# D. A. Carson



## bookslover (Dec 10, 2006)

D. A. Carson, Research Professor of New Testament at Trinity Evangelical Divinity School in Deerfield, Illinois, who's commentaries on Matthew and John are highly regarded, will be 60 sometime this month (December, 2006).

I've heard, for about 10 years now (maybe longer!), that he's writing a commentary on 1, 2, and 3 John, but there's been no sign of it yet. Maybe one of these days.


----------



## CubsIn07 (Apr 5, 2007)

I think he is the closest to Galatians and the Epistles of John. He is beginning his sabbatical in May and that lasts the entire 07-08 school year.
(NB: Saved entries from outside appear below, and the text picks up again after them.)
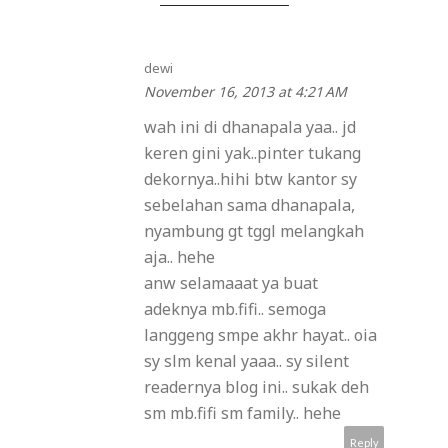
dewi
November 16, 2013 at 4:21 AM
wah ini di dhanapala yaa.. jd
keren gini yak..pinter tukang
dekornya..hihi btw kantor sy
sebelahan sama dhanapala,
nyambung gt tggl melangkah
aja.. hehe
anw selamaaat ya buat
adeknya mb.fifi.. semoga
langgeng smpe akhr hayat.. oia
sy slm kenal yaaa.. sy silent
readernya blog ini.. sukak deh
sm mb.fifi sm family.. hehe
Reply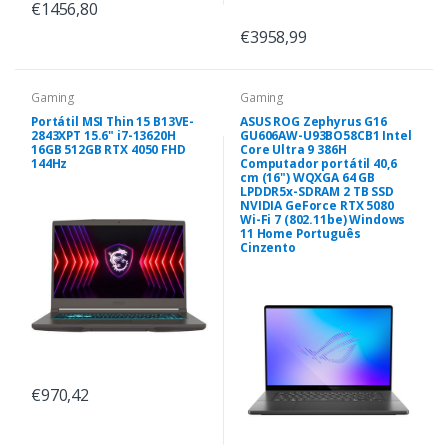
€1456,80
€3958,99
Gaming
Gaming
Portátil MSI Thin 15 B13VE-
ASUS ROG Zephyrus G16
2843XPT 15.6" i7-13620H
GU606AW-U93BO58CB1 Intel
16GB 512GB RTX 4050 FHD
Core Ultra 9 386H
144Hz
Computador portátil 40,6
cm (16") WQXGA 64 GB
LPDDR5x-SDRAM 2 TB SSD
NVIDIA GeForce RTX 5080
Wi-Fi 7 (802.11be) Windows
11 Home Português
Cinzento
€970,42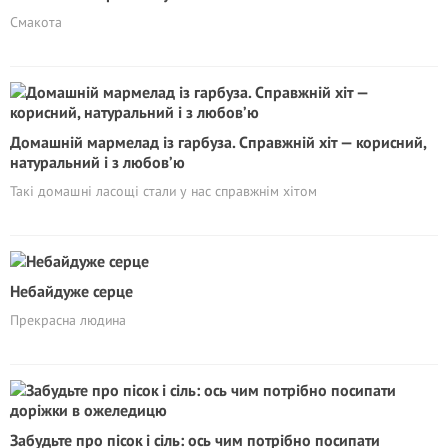
Смакота
Домашній мармелад із гарбуза. Справжній хіт — корисний,
натуральний i з любов’ю
Такі домашні ласощі стали у нас справжнім хітом
Небайдуже серце
Прекрасна людина
Забудьте про пісок і сіль: ось чим потрібно посипати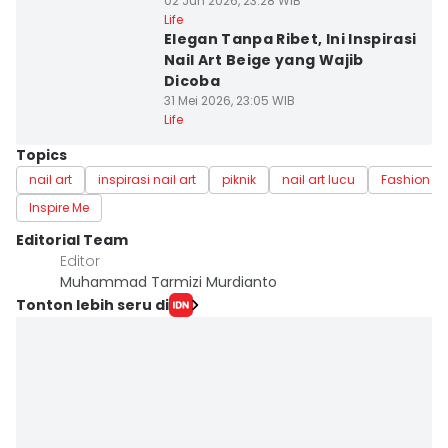
02 Jun 2026, 23:28 WIB
Life
Elegan Tanpa Ribet, Ini Inspirasi
Nail Art Beige yang Wajib
Dicoba
31 Mei 2026, 23:05 WIB
Life
Topics
nail art
inspirasi nail art
piknik
nail art lucu
Fashion
Inspire Me
Editorial Team
Editor
Muhammad Tarmizi Murdianto
Tonton lebih seru di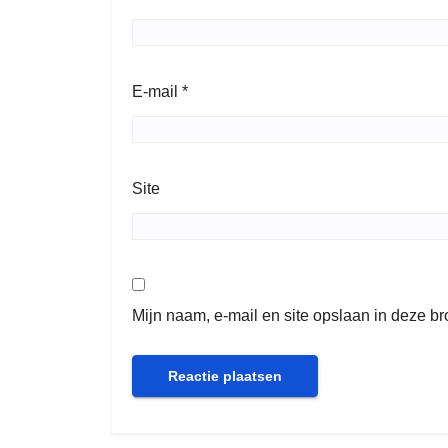
E-mail
*
Site
Mijn naam, e-mail en site opslaan in deze b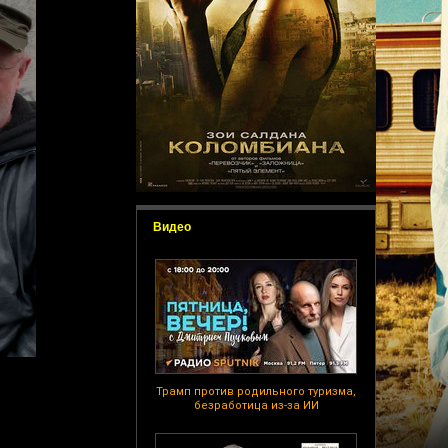
Видео
Трамп против родильного туризма,
безработица из-за ИИ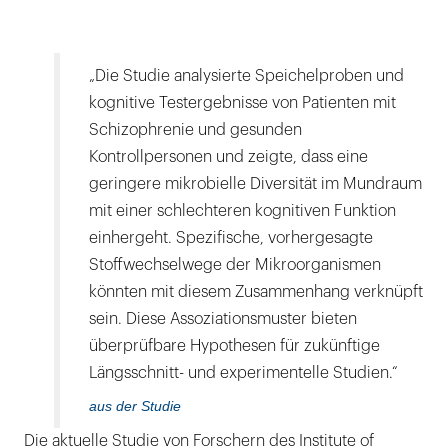
„Die Studie analysierte Speichelproben und
kognitive Testergebnisse von Patienten mit
Schizophrenie und gesunden
Kontrollpersonen und zeigte, dass eine
geringere mikrobielle Diversität im Mundraum
mit einer schlechteren kognitiven Funktion
einhergeht. Spezifische, vorhergesagte
Stoffwechselwege der Mikroorganismen
könnten mit diesem Zusammenhang verknüpft
sein. Diese Assoziationsmuster bieten
überprüfbare Hypothesen für zukünftige
Längsschnitt- und experimentelle Studien.“
aus der Studie
Die aktuelle Studie von Forschern des Institute of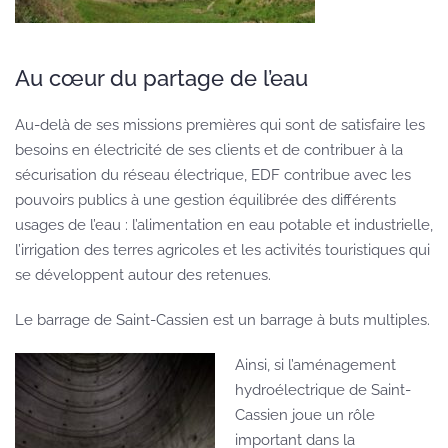
Au cœur du partage de l’eau
Au-delà de ses missions premières qui sont de satisfaire les
besoins en électricité de ses clients et de contribuer à la
sécurisation du réseau électrique, EDF contribue avec les
pouvoirs publics à une gestion équilibrée des différents
usages de l’eau : l’alimentation en eau potable et industrielle,
l’irrigation des terres agricoles et les activités touristiques qui
se développent autour des retenues.
Le barrage de Saint-Cassien est un barrage à buts multiples.
Ainsi, si l’aménagement
hydroélectrique de Saint-
Cassien joue un rôle
important dans la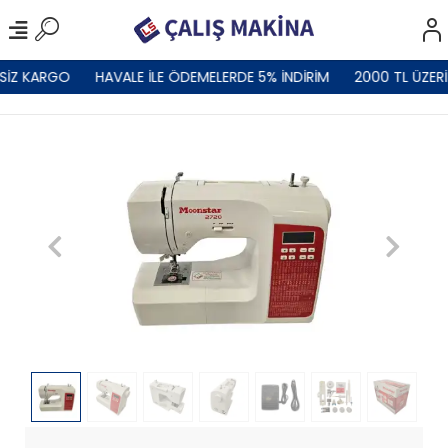
SİZ KARGO
HAVALE İLE ÖDEMELERDE 5% İNDİRİM
2000 TL ÜZERİ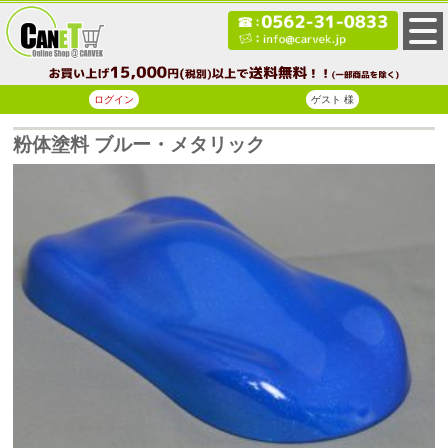
ログイン
ゲスト 様
粉体塗料 ブルー・メタリック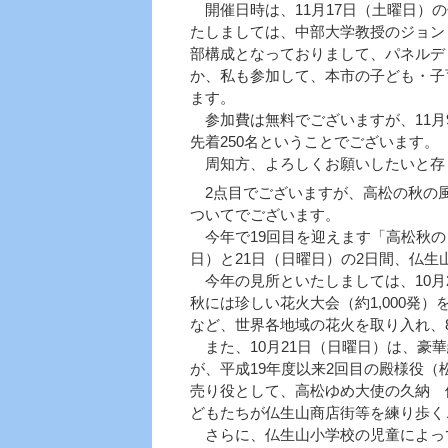
開催日時は、11月17日（土曜日）
たしましては、中部大学教授のジョン
部構成となっておりまして、パネルデ
か、私も参加して、本市の子ども・子
ます。
参加費は無料でございますが、11月
先着250名ということでございます。
周知方、よろしくお願いしたいと存
2点目でございますが、高松の秋の風
ついてでございます。
今年で19回目を迎えます「高松秋の
日）と21日（日曜日）の2日間、仏
今年の見所といたしましては、10月
秋には珍しい花火大会（約1,000発
など、世界各地域の花火を取り入れ、
また、10月21日（日曜日）は、豪
が、平成19年度以来2回目の殿様役
売り役として、高松ゆめ大使の久納 
どもたちが仏生山商店街等を練り歩く
さらに、仏生山小学校の児童によっ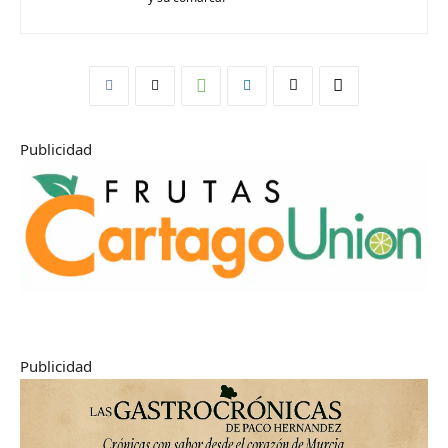
Publicidad
Publicidad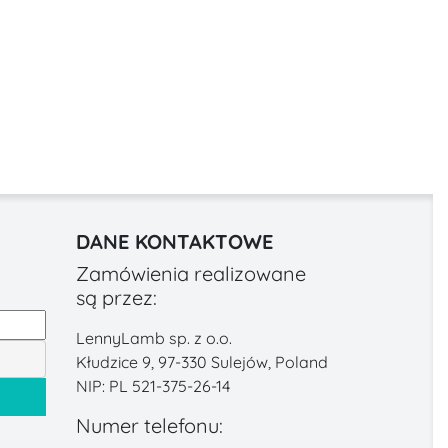
DANE KONTAKTOWE
Zamówienia realizowane
są przez:
LennyLamb sp. z o.o.
Kłudzice 9, 97-330 Sulejów, Poland
NIP: PL 521-375-26-14
Numer telefonu: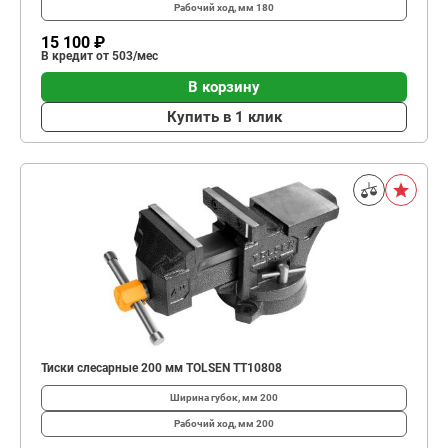
Рабочий ход, мм
180
15 100 ₽
В кредит от 503/мес
В корзину
Купить в 1 клик
Тиски слесарные 200 мм TOLSEN TT10808
Ширина губок, мм
200
Рабочий ход, мм
200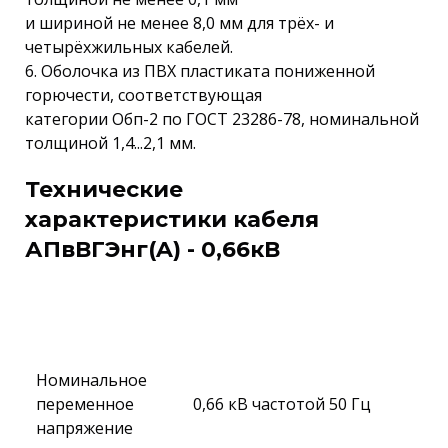
и шириной не менее 8,0 мм для трёх- и
четырёхжильных кабелей.
6. Оболочка из ПВХ пластиката пониженной
горючести, соответствующая
категории Обп-2 по ГОСТ 23286-78, номинальной
толщиной 1,4...2,1 мм.
Технические
характеристики кабеля
АПвВГЭнг(A) - 0,66кВ
Номинальное
переменное
0,66 кВ частотой 50 Гц
напряжение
Essentially, he has a year and a half off at TEDS. Look for at least one of those two commentaries to come out soon after that period.


----------



## bookslover (Apr 5, 2007)

CubsIn07 said:


> I think he is the closest to Galatians and the Epistles of John. He is beginning his sabbatical in May and that lasts the entire 07-08 school year. Essentially, he has a year and a half off at TEDS. Look for at least one of those two commentaries to come out soon after that period.



Thanks, Jeremy. By the way, your Board name refers to the year 2107, right?


----------



## CubsIn07 (Apr 6, 2007)

Ha! The Cubs spent money on solid performers, got a manager who gets the most out of his players, and the Cubs are up for sale. Life is good for Cub fans.


----------